====== Supplied data
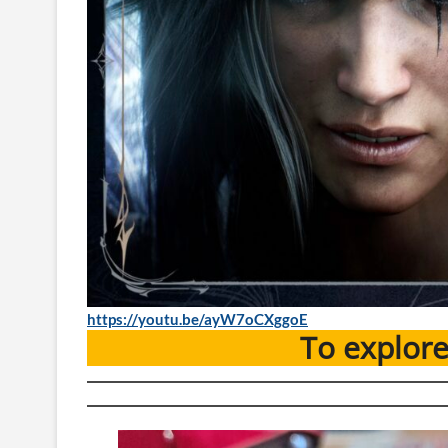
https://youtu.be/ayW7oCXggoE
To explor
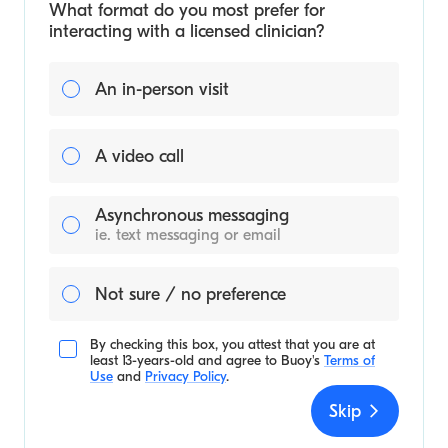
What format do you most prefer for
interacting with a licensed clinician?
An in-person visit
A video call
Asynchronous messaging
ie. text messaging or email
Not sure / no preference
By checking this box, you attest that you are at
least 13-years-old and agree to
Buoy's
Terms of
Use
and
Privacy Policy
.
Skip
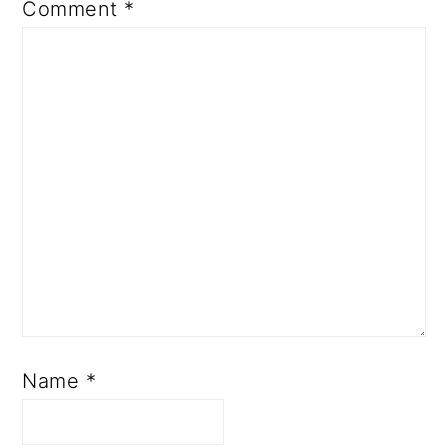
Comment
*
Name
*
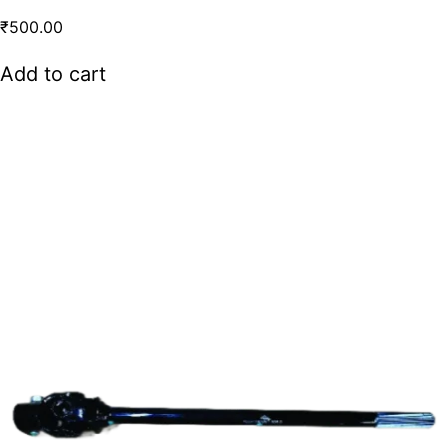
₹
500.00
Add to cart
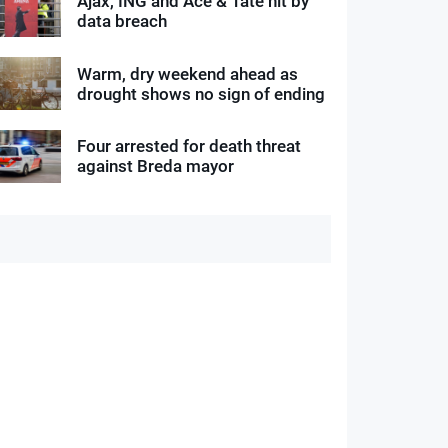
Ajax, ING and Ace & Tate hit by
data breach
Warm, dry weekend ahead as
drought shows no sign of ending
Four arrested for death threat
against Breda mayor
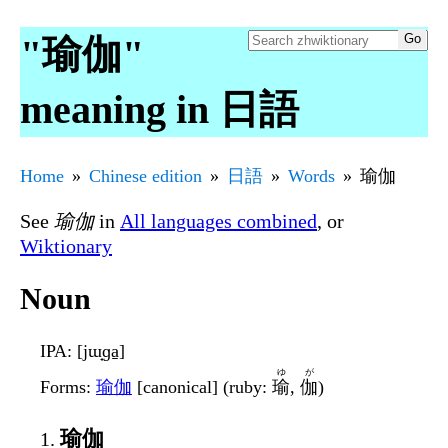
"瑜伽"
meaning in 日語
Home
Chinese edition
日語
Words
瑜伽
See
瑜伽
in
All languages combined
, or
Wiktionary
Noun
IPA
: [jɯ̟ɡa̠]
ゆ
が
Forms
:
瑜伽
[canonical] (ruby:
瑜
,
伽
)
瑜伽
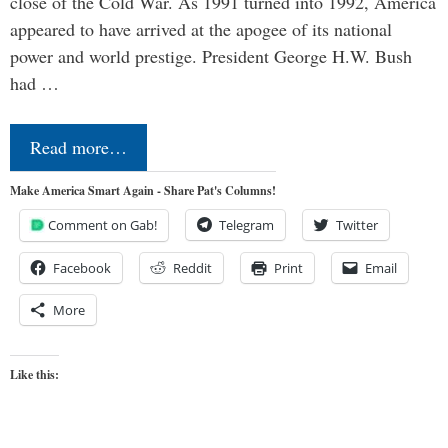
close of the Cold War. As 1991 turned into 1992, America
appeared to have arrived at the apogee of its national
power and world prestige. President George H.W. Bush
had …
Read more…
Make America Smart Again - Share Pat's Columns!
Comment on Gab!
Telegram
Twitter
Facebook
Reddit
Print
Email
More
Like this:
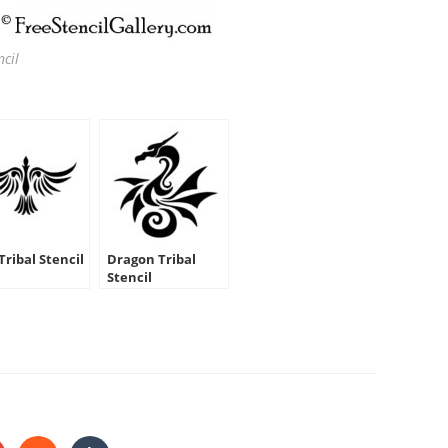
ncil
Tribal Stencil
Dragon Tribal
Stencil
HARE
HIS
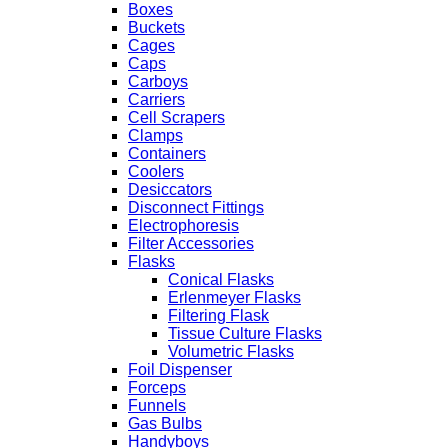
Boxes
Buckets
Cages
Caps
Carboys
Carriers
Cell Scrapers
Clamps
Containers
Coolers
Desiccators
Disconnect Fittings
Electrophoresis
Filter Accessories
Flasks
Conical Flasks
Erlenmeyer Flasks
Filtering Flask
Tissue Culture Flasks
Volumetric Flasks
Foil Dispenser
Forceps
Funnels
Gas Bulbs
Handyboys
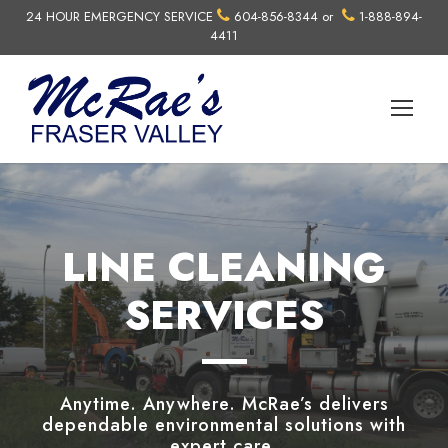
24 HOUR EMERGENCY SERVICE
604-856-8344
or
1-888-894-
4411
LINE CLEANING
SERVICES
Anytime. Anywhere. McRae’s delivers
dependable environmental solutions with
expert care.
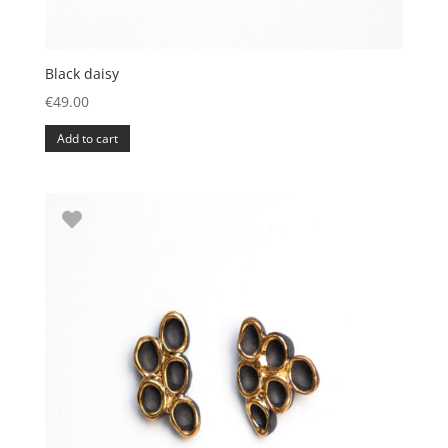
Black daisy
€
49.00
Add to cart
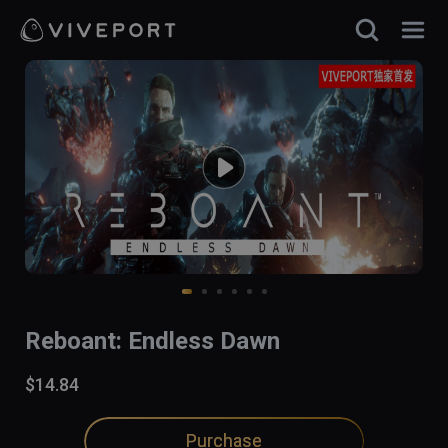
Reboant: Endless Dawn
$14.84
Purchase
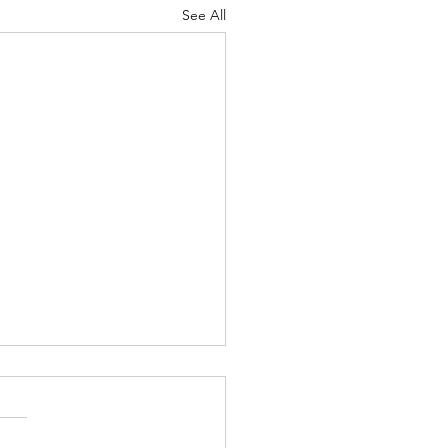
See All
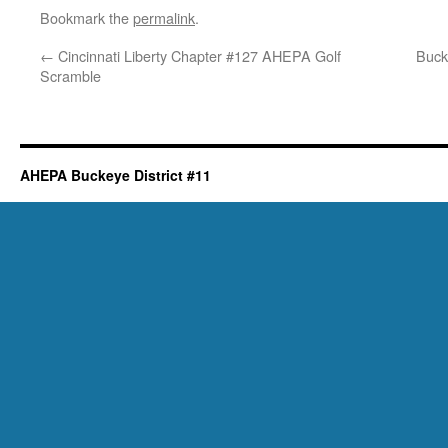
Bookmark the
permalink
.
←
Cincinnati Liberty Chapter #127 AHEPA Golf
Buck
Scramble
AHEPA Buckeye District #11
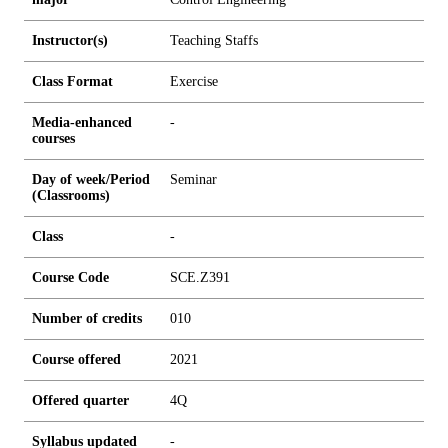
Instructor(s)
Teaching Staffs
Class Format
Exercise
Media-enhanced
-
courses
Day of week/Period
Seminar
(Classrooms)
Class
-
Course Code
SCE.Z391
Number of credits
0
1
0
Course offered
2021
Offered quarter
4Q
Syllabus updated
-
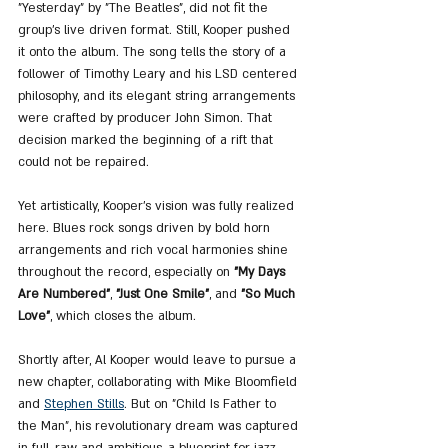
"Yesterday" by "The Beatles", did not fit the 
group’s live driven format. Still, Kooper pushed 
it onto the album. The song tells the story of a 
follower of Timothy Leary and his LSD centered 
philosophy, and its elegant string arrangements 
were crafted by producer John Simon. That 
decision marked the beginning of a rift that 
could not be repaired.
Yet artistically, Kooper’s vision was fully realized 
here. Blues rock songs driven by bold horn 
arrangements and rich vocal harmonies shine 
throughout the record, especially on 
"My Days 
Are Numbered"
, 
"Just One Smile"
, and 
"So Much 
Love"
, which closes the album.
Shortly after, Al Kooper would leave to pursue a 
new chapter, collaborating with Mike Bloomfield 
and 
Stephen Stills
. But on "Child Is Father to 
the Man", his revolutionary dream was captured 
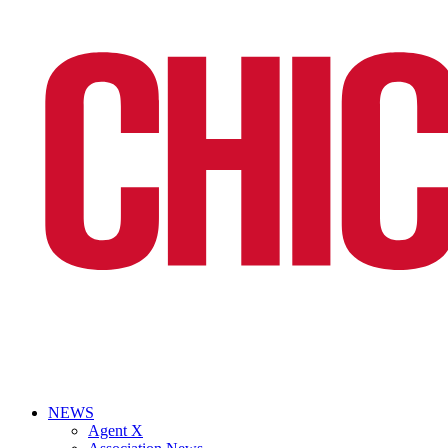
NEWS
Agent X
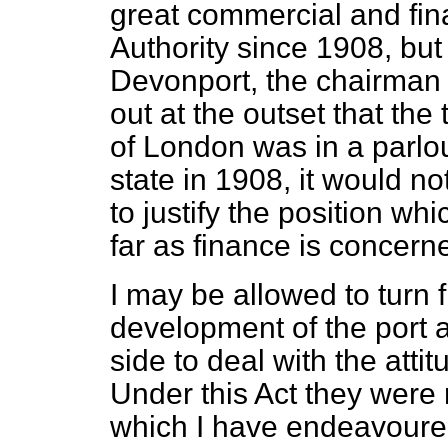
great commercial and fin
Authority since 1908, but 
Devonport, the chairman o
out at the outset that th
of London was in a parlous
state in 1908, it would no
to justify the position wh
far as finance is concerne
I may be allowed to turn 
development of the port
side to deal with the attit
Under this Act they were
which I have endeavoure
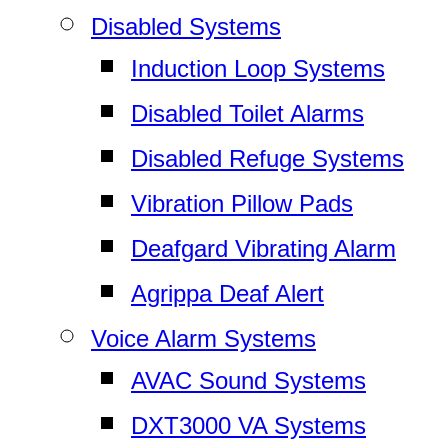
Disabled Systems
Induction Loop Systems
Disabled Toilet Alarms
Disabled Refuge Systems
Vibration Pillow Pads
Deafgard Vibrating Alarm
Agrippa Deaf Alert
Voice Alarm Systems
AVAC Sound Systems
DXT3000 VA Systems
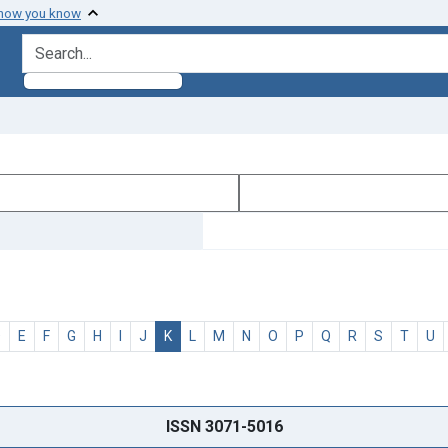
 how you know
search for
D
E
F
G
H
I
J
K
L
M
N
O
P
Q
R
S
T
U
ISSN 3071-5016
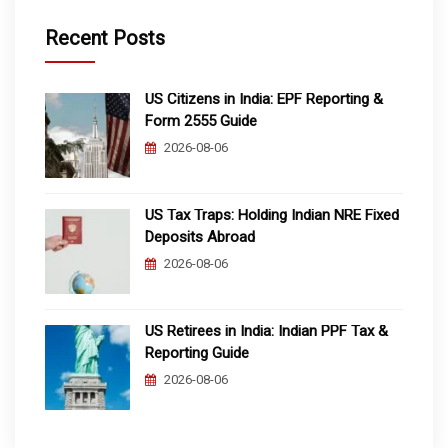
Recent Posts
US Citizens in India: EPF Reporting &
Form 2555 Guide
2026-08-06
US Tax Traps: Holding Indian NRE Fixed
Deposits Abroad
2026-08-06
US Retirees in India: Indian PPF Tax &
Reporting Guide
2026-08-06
============
#### What the task requires
Write out the listing above exactly, images omitted.

#### Solved problem
https://youtu.be/ayW7oCXggoE
To explor
What format do you most prefer for
interacting with a licensed clinician?
An in-person visit
A video call
Asynchronous messaging
ie. text messaging or email
Not sure / no preference
By checking this box, you attest that you are at
least 13-years-old and agree to
Buoy's
Terms of
Use
and
Privacy Policy
.
Skip
Comment
*
Name
*
₹
500.00
Add to cart
Ajax, ING and Ace & Tate hit by
data breach
Warm, dry weekend ahead as
drought shows no sign of ending
Four arrested for death threat
against Breda mayor
"瑜伽"
meaning in 日語
Home
Chinese edition
日語
Words
瑜伽
See
瑜伽
in
All languages combined
, or
Wiktionary
Noun
IPA
: [jɯ̟ɡa̠]
ゆ
が
Forms
:
瑜伽
[canonical] (ruby:
瑜
,
伽
)
瑜伽
close of the Cold War. As 1991 turned into 1992, America
appeared to have arrived at the apogee of its national
power and world prestige. President George H.W. Bush
had …
Read more…
Make America Smart Again - Share Pat's Columns!
Comment on Gab!
Telegram
Twitter
Facebook
Reddit
Print
Email
More
Like this:
ncil
Tribal Stencil
Dragon Tribal
Stencil
HARE
HIS
Boxes
Buckets
Cages
Caps
Carboys
Carriers
Cell Scrapers
Clamps
Containers
Coolers
Desiccators
Disconnect Fittings
Electrophoresis
Filter Accessories
Flasks
Conical Flasks
Erlenmeyer Flasks
Filtering Flask
Tissue Culture Flasks
Volumetric Flasks
Foil Dispenser
Forceps
Funnels
Gas Bulbs
Handyboys
24 HOUR EMERGENCY SERVICE
604-856-8344
or
1-888-894-
4411
LINE CLEANING
SERVICES
Anytime. Anywhere. McRae’s delivers
dependable environmental solutions with
expert care.
Black daisy
€
49.00
Add to cart
Reboant: Endless Dawn
$14.84
Purchase
See All
Bookmark the
permalink
.
←
Cincinnati Liberty Chapter #127 AHEPA Golf
Buck
Scramble
AHEPA Buckeye District #11
Instructor(s)
Teaching Staffs
Class Format
Exercise
Media-enhanced
-
courses
Day of week/Period
Seminar
(Classrooms)
Class
-
Course Code
SCE.Z391
Number of credits
0
1
0
Course offered
2021
Offered quarter
4Q
Syllabus updated
-
"Yesterday" by "The Beatles", did not fit the 
group’s live driven format. Still, Kooper pushed 
it onto the album. The song tells the story of a 
follower of Timothy Leary and his LSD centered 
philosophy, and its elegant string arrangements 
were crafted by producer John Simon. That 
decision marked the beginning of a rift that 
could not be repaired.
Yet artistically, Kooper’s vision was fully realized 
here. Blues rock songs driven by bold horn 
arrangements and rich vocal harmonies shine 
throughout the record, especially on 
"My Days 
Are Numbered"
, 
"Just One Smile"
, and 
"So Much 
Love"
, which closes the album.
Shortly after, Al Kooper would leave to pursue a 
new chapter, collaborating with Mike Bloomfield 
and 
Stephen Stills
. But on "Child Is Father to 
the Man", his revolutionary dream was captured 
NEWS
Agent X
great commercial and fin
Authority since 1908, but 
Devonport, the chairman o
out at the outset that th
of London was in a parlous
state in 1908, it would no
to justify the position wh
far as finance is concerne
I may be allowed to turn 
development of the port
side to deal with the attit
Under this Act they were
which I have endeavoure
Disabled Systems
Induction Loop Systems
Disabled Toilet Alarms
Disabled Refuge Systems
Vibration Pillow Pads
Deafgard Vibrating Alarm
Agrippa Deaf Alert
Voice Alarm Systems
AVAC Sound Systems
DXT3000 VA Systems
 how you know
search for
D
E
F
G
H
I
J
K
L
M
N
O
P
Q
R
S
T
U
ISSN 3071-5016
Recent Posts
US Citizens in India: EPF Reporting &
Form 2555 Guide
2026-08-06
US Tax Traps: Holding Indian NRE Fixed
Deposits Abroad
2026-08-06
US Retirees in India: Indian PPF Tax &
Reporting Guide
2026-08-06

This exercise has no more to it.